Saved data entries
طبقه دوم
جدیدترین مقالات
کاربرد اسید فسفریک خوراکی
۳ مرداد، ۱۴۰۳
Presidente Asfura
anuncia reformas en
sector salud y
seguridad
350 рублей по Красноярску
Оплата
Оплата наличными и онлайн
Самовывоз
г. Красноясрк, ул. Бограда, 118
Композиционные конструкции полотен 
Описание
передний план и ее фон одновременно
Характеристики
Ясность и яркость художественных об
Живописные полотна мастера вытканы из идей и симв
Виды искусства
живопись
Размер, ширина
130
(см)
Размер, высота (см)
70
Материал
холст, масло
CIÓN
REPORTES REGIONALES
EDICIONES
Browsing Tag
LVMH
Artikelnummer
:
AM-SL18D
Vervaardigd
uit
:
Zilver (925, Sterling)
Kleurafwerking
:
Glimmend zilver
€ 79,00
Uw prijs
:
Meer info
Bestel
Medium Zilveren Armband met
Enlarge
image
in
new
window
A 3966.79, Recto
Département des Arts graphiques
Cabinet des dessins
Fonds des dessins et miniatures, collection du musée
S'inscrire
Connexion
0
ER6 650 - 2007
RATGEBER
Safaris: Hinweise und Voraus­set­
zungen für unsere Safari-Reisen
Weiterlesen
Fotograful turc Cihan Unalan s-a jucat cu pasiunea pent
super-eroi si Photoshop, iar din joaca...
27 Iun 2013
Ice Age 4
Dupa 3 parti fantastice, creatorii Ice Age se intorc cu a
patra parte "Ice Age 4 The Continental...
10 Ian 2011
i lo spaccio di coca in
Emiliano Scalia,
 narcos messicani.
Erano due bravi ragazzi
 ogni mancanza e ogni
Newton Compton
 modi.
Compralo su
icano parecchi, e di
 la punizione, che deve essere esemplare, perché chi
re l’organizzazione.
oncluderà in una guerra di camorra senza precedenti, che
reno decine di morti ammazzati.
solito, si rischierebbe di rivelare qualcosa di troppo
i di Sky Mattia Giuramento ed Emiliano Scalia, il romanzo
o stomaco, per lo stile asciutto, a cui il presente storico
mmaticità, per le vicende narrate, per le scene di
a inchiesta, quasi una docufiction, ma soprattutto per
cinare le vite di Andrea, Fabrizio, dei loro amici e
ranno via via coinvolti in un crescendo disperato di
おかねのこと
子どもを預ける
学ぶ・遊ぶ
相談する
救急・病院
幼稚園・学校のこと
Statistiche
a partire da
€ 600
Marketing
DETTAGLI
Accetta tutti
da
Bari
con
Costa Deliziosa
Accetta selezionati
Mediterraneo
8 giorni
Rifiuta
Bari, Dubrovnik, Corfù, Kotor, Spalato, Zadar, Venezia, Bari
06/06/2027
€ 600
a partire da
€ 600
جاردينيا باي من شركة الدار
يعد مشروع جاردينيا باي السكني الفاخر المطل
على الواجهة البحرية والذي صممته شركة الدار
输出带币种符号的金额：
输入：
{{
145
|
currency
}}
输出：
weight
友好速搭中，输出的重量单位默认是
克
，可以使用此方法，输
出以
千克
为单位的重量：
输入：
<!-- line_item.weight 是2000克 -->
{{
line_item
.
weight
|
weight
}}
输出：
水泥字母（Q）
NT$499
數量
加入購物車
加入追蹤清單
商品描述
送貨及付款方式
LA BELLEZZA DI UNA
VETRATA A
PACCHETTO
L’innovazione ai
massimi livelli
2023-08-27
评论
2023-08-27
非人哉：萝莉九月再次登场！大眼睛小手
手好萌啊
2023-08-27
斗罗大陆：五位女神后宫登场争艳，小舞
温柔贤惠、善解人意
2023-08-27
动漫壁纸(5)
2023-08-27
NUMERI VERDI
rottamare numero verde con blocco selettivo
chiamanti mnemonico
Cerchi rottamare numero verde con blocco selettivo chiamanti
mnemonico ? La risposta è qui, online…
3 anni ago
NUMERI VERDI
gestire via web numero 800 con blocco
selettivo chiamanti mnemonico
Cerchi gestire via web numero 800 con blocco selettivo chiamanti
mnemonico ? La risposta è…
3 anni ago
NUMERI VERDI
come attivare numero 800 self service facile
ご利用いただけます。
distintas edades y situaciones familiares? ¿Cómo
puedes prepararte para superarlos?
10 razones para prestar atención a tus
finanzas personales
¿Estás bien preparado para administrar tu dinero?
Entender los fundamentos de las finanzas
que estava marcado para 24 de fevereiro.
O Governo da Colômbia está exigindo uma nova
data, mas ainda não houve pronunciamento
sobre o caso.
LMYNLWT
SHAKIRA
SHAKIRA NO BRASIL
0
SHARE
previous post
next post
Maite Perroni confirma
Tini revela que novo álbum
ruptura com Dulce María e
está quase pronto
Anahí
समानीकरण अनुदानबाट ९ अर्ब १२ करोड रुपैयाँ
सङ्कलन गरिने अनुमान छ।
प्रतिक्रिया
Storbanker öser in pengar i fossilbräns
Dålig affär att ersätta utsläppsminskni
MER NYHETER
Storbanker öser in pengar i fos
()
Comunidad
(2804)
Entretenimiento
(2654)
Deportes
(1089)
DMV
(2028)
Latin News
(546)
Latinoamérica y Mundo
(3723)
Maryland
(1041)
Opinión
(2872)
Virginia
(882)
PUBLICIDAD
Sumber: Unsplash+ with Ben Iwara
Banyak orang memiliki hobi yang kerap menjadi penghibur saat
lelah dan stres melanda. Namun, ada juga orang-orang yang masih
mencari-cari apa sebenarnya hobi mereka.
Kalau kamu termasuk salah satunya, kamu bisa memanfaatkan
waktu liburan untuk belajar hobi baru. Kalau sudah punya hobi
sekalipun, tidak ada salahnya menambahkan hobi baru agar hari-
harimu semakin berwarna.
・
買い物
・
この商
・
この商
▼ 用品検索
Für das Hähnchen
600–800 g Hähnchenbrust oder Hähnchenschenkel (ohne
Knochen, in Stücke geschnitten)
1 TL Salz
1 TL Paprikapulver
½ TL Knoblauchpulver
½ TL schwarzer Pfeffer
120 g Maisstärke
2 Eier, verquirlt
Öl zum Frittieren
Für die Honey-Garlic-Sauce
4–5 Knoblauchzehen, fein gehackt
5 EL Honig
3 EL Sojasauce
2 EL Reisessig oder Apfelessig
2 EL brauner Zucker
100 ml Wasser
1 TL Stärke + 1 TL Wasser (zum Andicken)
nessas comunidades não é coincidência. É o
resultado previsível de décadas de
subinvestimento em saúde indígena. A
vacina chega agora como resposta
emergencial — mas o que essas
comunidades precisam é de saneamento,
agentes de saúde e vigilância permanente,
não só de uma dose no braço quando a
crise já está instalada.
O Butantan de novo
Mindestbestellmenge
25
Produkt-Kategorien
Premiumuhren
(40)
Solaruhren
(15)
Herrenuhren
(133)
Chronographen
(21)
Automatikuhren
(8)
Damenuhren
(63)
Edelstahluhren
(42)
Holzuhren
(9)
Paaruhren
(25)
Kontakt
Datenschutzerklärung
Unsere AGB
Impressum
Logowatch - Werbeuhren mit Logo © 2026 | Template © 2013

*EXERCISE REQUIREMENTS*: Reproduce the data in full, precisely as given.

*OUTPUT OF THE TASK*:
طبقه دوم
جدیدترین مقالات
کاربرد اسید فسفریک خوراکی
۳ مرداد، ۱۴۰۳
Presidente Asfura
anuncia reformas en
sector salud y
seguridad
350 рублей по Красноярску
Оплата
Оплата наличными и онлайн
Самовывоз
г. Красноясрк, ул. Бограда, 118
Композиционные конструкции полотен 
Описание
передний план и ее фон одновременно
Характеристики
Ясность и яркость художественных об
Живописные полотна мастера вытканы из идей и симв
Виды искусства
живопись
Размер, ширина
130
(см)
Размер, высота (см)
70
Материал
холст, масло
CIÓN
REPORTES REGIONALES
EDICIONES
Browsing Tag
LVMH
Artikelnummer
:
AM-SL18D
Vervaardigd
uit
:
Zilver (925, Sterling)
Kleurafwerking
:
Glimmend zilver
€ 79,00
Uw prijs
:
Meer info
Bestel
Medium Zilveren Armband met
Enlarge
image
in
new
window
A 3966.79, Recto
Département des Arts graphiques
Cabinet des dessins
Fonds des dessins et miniatures, collection du musée
S'inscrire
Connexion
0
ER6 650 - 2007
RATGEBER
Safaris: Hinweise und Voraus­set­
zungen für unsere Safari-Reisen
Weiterlesen
Fotograful turc Cihan Unalan s-a jucat cu pasiunea pent
super-eroi si Photoshop, iar din joaca...
27 Iun 2013
Ice Age 4
Dupa 3 parti fantastice, creatorii Ice Age se intorc cu a
patra parte "Ice Age 4 The Continental...
10 Ian 2011
i lo spaccio di coca in
Emiliano Scalia,
 narcos messicani.
Erano due bravi ragazzi
 ogni mancanza e ogni
Newton Compton
 modi.
Compralo su
icano parecchi, e di
 la punizione, che deve essere esemplare, perché chi
re l’organizzazione.
oncluderà in una guerra di camorra senza precedenti, che
reno decine di morti ammazzati.
solito, si rischierebbe di rivelare qualcosa di troppo
i di Sky Mattia Giuramento ed Emiliano Scalia, il romanzo
o stomaco, per lo stile asciutto, a cui il presente storico
mmaticità, per le vicende narrate, per le scene di
a inchiesta, quasi una docufiction, ma soprattutto per
cinare le vite di Andrea, Fabrizio, dei loro amici e
ranno via via coinvolti in un crescendo disperato di
おかねのこと
子どもを預ける
学ぶ・遊ぶ
相談する
救急・病院
幼稚園・学校のこと
Statistiche
a partire da
€ 600
Marketing
DETTAGLI
Accetta tutti
da
Bari
con
Costa Deliziosa
Accetta selezionati
Mediterraneo
8 giorni
Rifiuta
Bari, Dubrovnik, Corfù, Kotor, Spalato, Zadar, Venezia, Bari
06/06/2027
€ 600
a partire da
€ 600
جاردينيا باي من شركة الدار
يعد مشروع جاردينيا باي السكني الفاخر المطل
على الواجهة البحرية والذي صممته شركة الدار
输出带币种符号的金额：
输入：
{{
145
|
currency
}}
输出：
weight
友好速搭中，输出的重量单位默认是
克
，可以使用此方法，输
出以
千克
为单位的重量：
输入：
<!-- line_item.weight 是2000克 -->
{{
line_item
.
weight
|
weight
}}
输出：
水泥字母（Q）
NT$499
數量
加入購物車
加入追蹤清單
商品描述
送貨及付款方式
LA BELLEZZA DI UNA
VETRATA A
PACCHETTO
L’innovazione ai
massimi livelli
2023-08-27
评论
2023-08-27
非人哉：萝莉九月再次登场！大眼睛小手
手好萌啊
2023-08-27
斗罗大陆：五位女神后宫登场争艳，小舞
温柔贤惠、善解人意
2023-08-27
动漫壁纸(5)
2023-08-27
NUMERI VERDI
rottamare numero verde con blocco selettivo
chiamanti mnemonico
Cerchi rottamare numero verde con blocco selettivo chiamanti
mnemonico ? La risposta è qui, online…
3 anni ago
NUMERI VERDI
gestire via web numero 800 con blocco
selettivo chiamanti mnemonico
Cerchi gestire via web numero 800 con blocco selettivo chiamanti
mnemonico ? La risposta è…
3 anni ago
NUMERI VERDI
come attivare numero 800 self service facile
ご利用いただけます。
distintas edades y situaciones familiares? ¿Cómo
puedes prepararte para superarlos?
10 razones para prestar atención a tus
finanzas personales
¿Estás bien preparado para administrar tu dinero?
Entender los fundamentos de las finanzas
que estava marcado para 24 de fevereiro.
O Governo da Colômbia está exigindo uma nova
data, mas ainda não houve pronunciamento
sobre o caso.
LMYNLWT
SHAKIRA
SHAKIRA NO BRASIL
0
SHARE
previous post
next post
Maite Perroni confirma
Tini revela que novo álbum
ruptura com Dulce María e
está quase pronto
Anahí
समानीकरण अनुदानबाट ९ अर्ब १२ करोड रुपैयाँ
सङ्कलन गरिने अनुमान छ।
प्रतिक्रिया
Storbanker öser in pengar i fossilbräns
Dålig affär att ersätta utsläppsminskni
MER NYHETER
Storbanker öser in pengar i fos
()
Comunidad
(2804)
Entretenimiento
(2654)
Deportes
(1089)
DMV
(2028)
Latin News
(546)
Latinoamérica y Mundo
(3723)
Maryland
(1041)
Opinión
(2872)
Virginia
(882)
PUBLICIDAD
Sumber: Unsplash+ with Ben Iwara
Banyak orang memiliki hobi yang kerap menjadi penghibur saat
lelah dan stres melanda. Namun, ada juga orang-orang yang masih
mencari-cari apa sebenarnya hobi mereka.
Kalau kamu termasuk salah satunya, kamu bisa memanfaatkan
waktu liburan untuk belajar hobi baru. Kalau sudah punya hobi
sekalipun, tidak ada salahnya menambahkan hobi baru agar hari-
harimu semakin berwarna.
・
買い物
・
この商
・
この商
▼ 用品検索
Für das Hähnchen
600–800 g Hähnchenbrust oder Hähnchenschenkel (ohne
Knochen, in Stücke geschnitten)
1 TL Salz
1 TL Paprikapulver
½ TL Knoblauchpulver
½ TL schwarzer Pfeffer
120 g Maisstärke
2 Eier, verquirlt
Öl zum Frittieren
Für die Honey-Garlic-Sauce
4–5 Knoblauchzehen, fein gehackt
5 EL Honig
3 EL Sojasauce
2 EL Reisessig oder Apfelessig
2 EL brauner Zucker
100 ml Wasser
1 TL Stärke + 1 TL Wasser (zum Andicken)
nessas comunidades não é coincidência. É o
resultado previsível de décadas de
subinvestimento em saúde indígena. A
vacina chega agora como resposta
emergencial — mas o que essas
comunidades precisam é de saneamento,
agentes de saúde e vigilância permanente,
não só de uma dose no braço quando a
crise já está instalada.
O Butantan de novo
Mindestbestellmenge
25
Produkt-Kategorien
Premiumuhren
(40)
Solaruhren
(15)
Herrenuhren
(133)
Chronographen
(21)
Automatikuhren
(8)
Damenuhren
(63)
Edelstahluhren
(42)
Holzuhren
(9)
Paaruhren
(25)
Kontakt
Datenschutzerklärung
Unsere AGB
Impressum
Logowatch - Werbeuhren mit Logo © 2026 | Template © 2013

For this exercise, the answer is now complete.